It seems like containerd/youki is trying to reference a file for the created container that does not exist. Might be due to a race condition?

Let me know how I can set some more debug flags and I will try again next week.

May I ask you to try the same test without dbus? It means that I want you to try it with cgroupfs.

The problem is that I can trigger it repeatedly enough to be a problem I an actual workload but to few times to be annoying to debug.

Yes, exactly!

It seems like containerd/youki is trying to reference a file for the created container that does not exist. Might be due to a race condition?

The nerdctl logs show that it is the same dbus error , I feel that the latter logs are a knock-on effect where due to the failure in starting container, the deletion and other commands also error out.

Let me know how I can set some more debug flags and I will try again next week.

My thoughts are this : The issue is in dbus client in youki, which for some reason flakes occasionally. To figure out the issue, we need to find where the youki dbus call is erroring, and what are the dbus logs at the time. For this, we need to trace dbus logs on the host - either the k8s node or underlying VM where this failure occurs. So if you have access to the machine, we can create and delete containers in loop while tracing the logs. I have made a script (added below) which does this using podman, and dbus monitor. I was able to get the logs in once case, but unfortunately I hadn't added the extra logs in youki code to see which dbus function call failed. Since then I have been trying to run the script in a Vagrant VM, and get the error, but not yet successful. If possible, you can try this script on the machine.

#! /bin/bash

# set -x

ITER_COUNT=500
PODMAN_LOG_FILE="./podman_logs.txt"
DBUS_LOG_FILE="./dbus_log.txt"

for i in $(seq 1 $ITER_COUNT); do

  echo "ITER $i"

  ERRORED=0
  rm -f $DBUS_LOG_FILE
  rm -f $PODMAN_LOG_FILE

  podman rm -f test 2> /dev/null

  dbus-monitor --session > $DBUS_LOG_FILE 2>&1 &
  DBUS_MONITOR_PID=$!

  podman create --name test --runtime $PWD/youki alpine >> $PODMAN_LOG_FILE 2>&1 
  ERRORED=$(expr $ERRORED + $?)

  podman start test >> $PODMAN_LOG_FILE 2>&1 
  ERRORED=$(expr $ERRORED + $?)

  podman stop test >>  $PODMAN_LOG_FILE 2>&1 
  ERRORED=$(expr $ERRORED + $?)

  podman rm -f test >> $PODMAN_LOG_FILE 2>&1 
  ERRORED=$(expr $ERRORED + $?)

  kill -SIGKILL $DBUS_MONITOR_PID > /dev/null 2>&1 
  wait $DBUS_MONITOR_PID 2>/dev/null

  if [ $ERRORED -ne 0 ]; then
    echo "FOUND ERROR"
    cat $PODMAN_LOG_FILE | grep dbus
    if [ $? -eq 0 ]; then
      echo "ERROR was dbus error, exiting"
      exit 1
    fi
    echo "Not dbus error : " && cat $PODMAN_LOG_FILE
  fi
done

echo "NO issues"

rm $PODMAN_LOG_FILE
rm $DBUS_LOG_FILE

Yeah, sure I will try both your suggestions and will report back if I find anything useful. Hopefully I recognize it, because I'm not really familiar with the low level systemd, dbus and cgroup stuff. Just wanted to let you know that I will not be able to tackle this before Tuesday/Wednesday.

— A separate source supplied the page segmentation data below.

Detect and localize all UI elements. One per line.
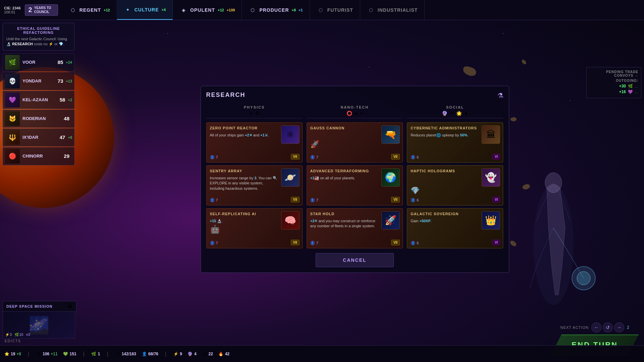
bottom-stat-flora: 🌿 1 [91, 351, 100, 357]
column-header-social: SOCIAL 🔮 👁 🌟 ★ [407, 103, 503, 118]
list-item[interactable]: 🔴 CHINORR 29 [3, 147, 74, 165]
top-navigation-bar: CIE: 2346 106:01 2 YEARS TO COUNCIL ⬡ RE… [0, 0, 644, 20]
avatar: 🐱 [5, 111, 20, 126]
research-card-advanced-terraforming[interactable]: ADVANCED TERRAFORMING +1🏭 on all of your… [307, 165, 403, 205]
tier-badge: VI [492, 154, 500, 160]
nav-items-container: ⬡ REGENT +12 ✦ CULTURE +4 ◈ OPULENT +12 … [62, 0, 644, 20]
research-card-cybernetic-administrators[interactable]: CYBERNETIC ADMINISTRATORS Reduces planet… [407, 122, 503, 163]
card-cost: 👤 7 [210, 241, 218, 245]
research-card-zero-point-reactor[interactable]: ZERO POINT REACTOR All of your ships gai… [206, 122, 303, 163]
list-item[interactable]: 💜 KEL-AZAAN 58 +2 [3, 91, 74, 109]
avatar: 🔴 [5, 149, 20, 164]
social-icons: 🔮 👁 🌟 ★ [409, 111, 501, 116]
avatar: 🔱 [5, 130, 20, 145]
pop-stat-val: 142/163 [122, 352, 136, 356]
nav-arrow-right[interactable]: → [614, 322, 624, 333]
citizens-stat-val: 68/76 [148, 352, 158, 356]
energy-stat-val: 9 [180, 352, 182, 356]
tier-badge: VII [291, 154, 300, 160]
outgoing-label: OUTGOING: [589, 79, 638, 82]
cie-info-section: CIE: 2346 106:01 2 YEARS TO COUNCIL [0, 4, 62, 16]
card-cost: 👤 6 [411, 198, 419, 202]
nav-item-opulent[interactable]: ◈ OPULENT +12 +109 [173, 0, 242, 20]
cost-icon: 👤 [310, 155, 315, 160]
missions-stat-val: 22 [209, 352, 213, 356]
bottom-stat-combat: 🔥 42 [218, 351, 229, 357]
modal-area: RESEARCH ⚗ PHYSICS ✕ ⚗ ZERO POINT REACTO… [89, 22, 587, 344]
ethical-notice: ETHICAL GUIDELINE REFACTORING Until the … [3, 23, 74, 51]
nav-item-producer[interactable]: ⬡ PRODUCER +8 +1 [242, 0, 310, 20]
ai-decoration: 🤖 [210, 225, 227, 238]
leader-name: RODERIAN [22, 116, 61, 121]
cost-val: 7 [316, 155, 318, 159]
bottom-stat-citizens: 👤 68/76 [142, 351, 158, 357]
cie-id: CIE: 2346 [4, 6, 21, 10]
nav-item-industrialist[interactable]: ⬡ INDUSTRIALIST [360, 0, 425, 20]
nav-regent-bonus: +12 [104, 8, 110, 12]
card-image-haptic: 👻 [482, 168, 500, 187]
trade-row-2: +16 💜 ... [589, 89, 638, 94]
ds-title: DEEP SPACE MISSION [6, 304, 65, 308]
card-cost: 👤 6 [411, 241, 419, 245]
pop-stat-icon: ⬡ [115, 351, 120, 357]
research-card-galactic-sovereign[interactable]: GALACTIC SOVEREIGN Gain +50XP. 👑 👤 6 VI [407, 208, 503, 248]
regent-icon: ⬡ [69, 6, 77, 14]
terra-icon: 🌍 [382, 169, 399, 186]
cost-val: 6 [417, 155, 419, 159]
leader-name: VOOR [22, 60, 55, 65]
bottom-stat-pop: ⬡ 142/163 [115, 351, 136, 357]
card-image-terra: 🌍 [381, 168, 400, 187]
card-image-galactic: 👑 [482, 211, 500, 230]
card-cost: 👤 6 [411, 155, 419, 160]
gauss-icon: 🔫 [382, 126, 399, 143]
trade-row-1: +30 🌿 ... [589, 84, 638, 88]
research-card-star-hold[interactable]: STAR HOLD +2✕ and you may construct or r… [307, 208, 403, 248]
list-item[interactable]: 🔱 IX'IDAR 47 +8 [3, 128, 74, 146]
haptic-icon: 👻 [482, 169, 500, 186]
citizens-stat-icon: 👤 [142, 351, 147, 357]
nav-producer-bonus: +8 [292, 8, 296, 12]
leader-delta: +8 [68, 135, 72, 139]
combat-stat-icon: 🔥 [218, 351, 224, 357]
trade-val-1: +30 [619, 84, 626, 88]
research-column-nanotech: NANO-TECH ⭕ ◈ ≡ GAUSS CANNON 🔫 🚀 [307, 103, 403, 248]
list-item[interactable]: 🐱 RODERIAN 48 [3, 110, 74, 128]
nav-item-futurist[interactable]: ⬡ FUTURIST [310, 0, 360, 20]
ds-building-icon: 🏛 [67, 303, 73, 309]
list-item[interactable]: 🌿 VOOR 85 +24 [3, 53, 74, 71]
missions-stat-icon: ✉ [202, 351, 207, 357]
cost-icon: 👤 [411, 198, 415, 202]
cancel-button[interactable]: CANCEL [316, 253, 393, 267]
leader-delta: +13 [66, 79, 72, 83]
cost-val: 7 [316, 198, 318, 202]
artifacts-stat-icon: 🔮 [187, 351, 193, 357]
nav-arrow-left[interactable]: ← [591, 322, 601, 333]
research-card-haptic-holograms[interactable]: HAPTIC HOLOGRAMS 👻 💎 👤 6 VI [407, 165, 503, 205]
research-column-social: SOCIAL 🔮 👁 🌟 ★ CYBERNETIC ADMINISTRATORS… [407, 103, 503, 248]
trade-box: PENDING TRADE CONVOYS → OUTGOING: +30 🌿 … [586, 67, 641, 98]
nav-item-regent[interactable]: ⬡ REGENT +12 [62, 0, 117, 20]
right-panel: PENDING TRADE CONVOYS → OUTGOING: +30 🌿 … [584, 67, 644, 98]
physics-label: PHYSICS [208, 105, 301, 109]
list-item[interactable]: 💀 YONDAR 73 +13 [3, 72, 74, 90]
tier-badge: VII [391, 240, 400, 245]
leader-name: IX'IDAR [22, 135, 57, 140]
cost-icon: 👤 [210, 155, 215, 160]
card-image-starhold: 🚀 [381, 211, 400, 230]
cie-info: CIE: 2346 106:01 [4, 6, 21, 14]
industrialist-icon: ⬡ [367, 6, 375, 14]
research-card-self-replicating-ai[interactable]: SELF-REPLICATING AI +15 🔬. 🧠 🤖 👤 7 VII [206, 208, 303, 248]
bottom-stat-production: ☀ 106 +11 [36, 351, 57, 357]
culture-stat-bonus: +8 [16, 352, 21, 356]
card-image-zero-point: ⚛ [281, 125, 300, 144]
research-card-gauss-cannon[interactable]: GAUSS CANNON 🔫 🚀 👤 7 VII [307, 122, 403, 163]
research-card-sentry-array[interactable]: SENTRY ARRAY Increases sensor range by 3… [206, 165, 303, 205]
card-image-sentry: 🪐 [281, 168, 300, 187]
deep-space-image[interactable]: 🌌 ⚡3 🌿10 ≡3 [3, 312, 75, 339]
nav-refresh[interactable]: ↺ [603, 322, 613, 333]
culture-stat-icon: ⭐ [4, 351, 9, 357]
nav-item-culture[interactable]: ✦ CULTURE +4 [117, 0, 173, 20]
haptic-object: 💎 [411, 186, 420, 195]
tier-badge: VII [291, 240, 300, 245]
modal-title: RESEARCH [206, 92, 503, 99]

@YJDoc2 Thomas(@Furisto ) can help with this issue. Thanks, @Furisto. Please collaborate with him to solve it 🙏

Hey, So I did more debugging, and found that the RC for this is that the current implementation of DBus client only receives the first message that is sent on the socket, and does not wait for any more. If the message is not method return or method error, we ignore them, and thus it gets reported as no message received. However, actually we get a message for the signal and then if we wait again, we get the actual method return message. Even though I'm not 100% sure, my current theory of why this is flaky and not always so is that -

we first establish auth
then we do a hello method call required by the protocol definition
then we do the actual calls needed for youki

The signal is sent after the hello call, as part of the hello call's response. However, if the signal is sent by dbus within 11-15 micro (?) seconds, then that is received at the same time as the method return of the hello call and ignored. However, If it takes more than 15-20 micro seconds, then the hello call buffer only gets the method return message, and the next method call gets the signal in response. However, as we only wait for the first message and not all the messages (dbus communicates on same socket which is kept open across calls, hence we cannot indefinitely wait) , we return only the signal message from the buffer and later ignore it to get "no message received" error.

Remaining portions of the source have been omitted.